Becoming Antifragile

“The three most harmful addictions are heroin, carbohydrates and a monthly salary.”

- Nassim Nicolas Taleb

Here are a few tricks to get you started. Check out the other articles on The Antifragile Mind where we explore these concepts and a lot of others.

Never put all your eggs in the same basket

A specialty is always in danger of being inappropriate in a given situation or worse, becoming irrelevant.

As a person or a company, invest in a range of options. Become good at several things, cater to several markets. Diversification is one of the keys to antifragility. It gives you options. If you have several options it is doubtful they will all fail you at the same time, giving you something to fall back on.

Be careful about over-diversifying however. Diversity comes at the cost of high performance. If you take skills as an example, having a few highly specialized skills will net you the most income when they are useful, while several general ones will grant you something to fall back on.

Make small bets, but make dozens of them.

All or nothing is just stupid. Yes, you can win big, but chances are that you will lose big. “Never put all your eggs in the same basket,” right?

Everyone and everything has a threshold of tolerance. Budget, the capacity to take on work or resistance to pressure. Find the threshold, and keep your experiments below it.

Follow your gut

Your instinct is the result of your brain analyzing far more inputs and cross-referencing with memories than your conscious mind can handle. It doesn’t mean your instinct is right, but it does mean that you should pay attention to it. Instincts will probably not steer you toward the most optimal scenario, but it will help you avoid the worst one.

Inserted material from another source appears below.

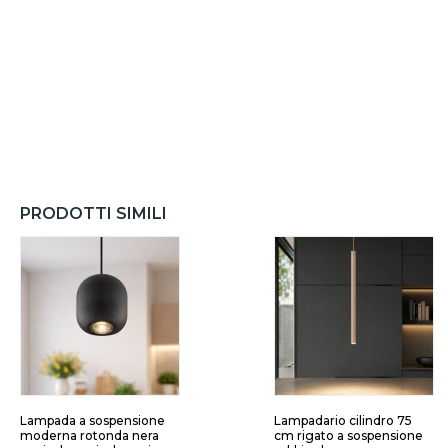
PRODOTTI SIMILI
Lampada a sospensione
Lampadario cilindro 75
moderna rotonda nera
cm rigato a sospensione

Over millennia, we figured out that our instincts were not enough and so we develop logic to help us analyze our surroundings and decide on the best course of action. While a powerful tool, it is a dangerous one. Afraid of mistakes, we tend to rely way too much on it and end up rationalizing. You rationalize when you try to convince yourself of a course of action that you know isn’t good.

Don’t hope for the best, prepare for the worst.

In clear, do not try to visualize all the good that can come to you to gather the courage to act. Try to picture the worst possible outcomes and actively prepare for it.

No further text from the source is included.